107	  to 1 skips the trigger phase, which *may* allow the user to cause the
108	  error in some other context by a simple access to the CPU, memory
109	  location, or device that is the target of the error injection. Whether
110	  this actually works depends on what operations the BIOS actually
111	  includes in the trigger phase.
112	
113	BIOS versions based on the ACPI 4.0 specification have limited options
114	in controlling where the errors are injected. Your BIOS may support an
115	extension (enabled with the param_extension=1 module parameter, or boot
116	command line einj.param_extension=1). This allows the address and mask
117	for memory injections to be specified by the param1 and param2 files in
118	apei/einj.
119	
120	BIOS versions based on the ACPI 5.0 specification have more control over
121	the target of the injection. For processor-related errors (type 0x1, 0x2
122	and 0x4), you can set flags to 0x3 (param3 for bit 0, and param1 and
123	param2 for bit 1) so that you have more information added to the error
124	signature being injected. The actual data passed is this:
125	
126		memory_address = param1;
127		memory_address_range = param2;
128		apicid = param3;
129		pcie_sbdf = param4;
130	
131	For memory errors (type 0x8, 0x10 and 0x20) the address is set using
132	param1 with a mask in param2 (0x0 is equivalent to all ones). For PCI
133	express errors (type 0x40, 0x80 and 0x100) the segment, bus, device and
134	function are specified using param1:
135	
136	         31     24 23    16 15    11 10      8  7        0
137		+-------------------------------------------------+
138		| segment |   bus  | device | function | reserved |
139		+-------------------------------------------------+
140	
141	Anyway, you get the idea, if there's doubt just take a look at the code
142	in drivers/acpi/apei/einj.c.
143	
144	An ACPI 5.0 BIOS may also allow vendor-specific errors to be injected.

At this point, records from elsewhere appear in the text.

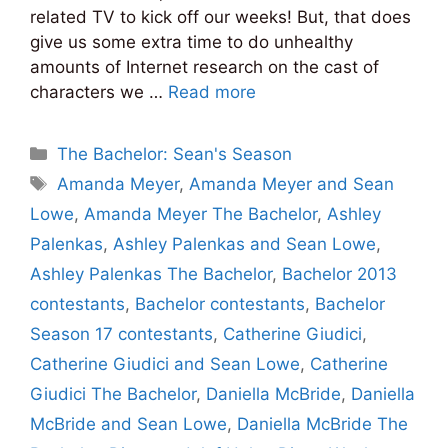
related TV to kick off our weeks! But, that does
give us some extra time to do unhealthy
amounts of Internet research on the cast of
characters we …
Read more
Categories
The Bachelor: Sean's Season
Tags
Amanda Meyer
,
Amanda Meyer and Sean
Lowe
,
Amanda Meyer The Bachelor
,
Ashley
Palenkas
,
Ashley Palenkas and Sean Lowe
,
Ashley Palenkas The Bachelor
,
Bachelor 2013
contestants
,
Bachelor contestants
,
Bachelor
Season 17 contestants
,
Catherine Giudici
,
Catherine Giudici and Sean Lowe
,
Catherine
Giudici The Bachelor
,
Daniella McBride
,
Daniella
McBride and Sean Lowe
,
Daniella McBride The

145	In this case a file named vendor will contain identifying information
146	from the BIOS that hopefully will allow an application wishing to use
147	the vendor-specific extension to tell that they are running on a BIOS
148	that supports it. All vendor extensions have the 0x80000000 bit set in
149	error_type. A file vendor_flags controls the interpretation of param1
150	and param2 (1 = PROCESSOR, 2 = MEMORY, 4 = PCI). See your BIOS vendor
151	documentation for details (and expect changes to this API if vendors
152	creativity in using this feature expands beyond our expectations).
153	
154	
155	An error injection example:
156	
157	# cd /sys/kernel/debug/apei/einj
158	# cat available_error_type		# See which errors can be injected
159	0x00000002	Processor Uncorrectable non-fatal
160	0x00000008	Memory Correctable
161	0x00000010	Memory Uncorrectable non-fatal
162	# echo 0x12345000 > param1		# Set memory address for injection
163	# echo $((-1 << 12)) > param2		# Mask 0xfffffffffffff000 - anywhere in this page
164	# echo 0x8 > error_type			# Choose correctable memory error
165	# echo 1 > error_inject			# Inject now
166	
167	You should see something like this in dmesg:
168	
169	[22715.830801] EDAC sbridge MC3: HANDLING MCE MEMORY ERROR
170	[22715.834759] EDAC sbridge MC3: CPU 0: Machine Check Event: 0 Bank 7: 8c00004000010090
171	[22715.834759] EDAC sbridge MC3: TSC 0
172	[22715.834759] EDAC sbridge MC3: ADDR 12345000 EDAC sbridge MC3: MISC 144780c86
173	[22715.834759] EDAC sbridge MC3: PROCESSOR 0:306e7 TIME 1422553404 SOCKET 0 APIC 0
174	[22716.616173] EDAC MC3: 1 CE memory read error on CPU_SrcID#0_Channel#0_DIMM#0 (channel:0 slot:0 page:0x12345 offset:0x0 grain:32 syndrome:0x0 -  area:DRAM err_code:0001:0090 socket:0 channel_mask:1 rank:0)
175	
176	For more information about EINJ, please refer to ACPI specification
177	version 4.0, section 17.5 and ACPI 5.0, section 18.6.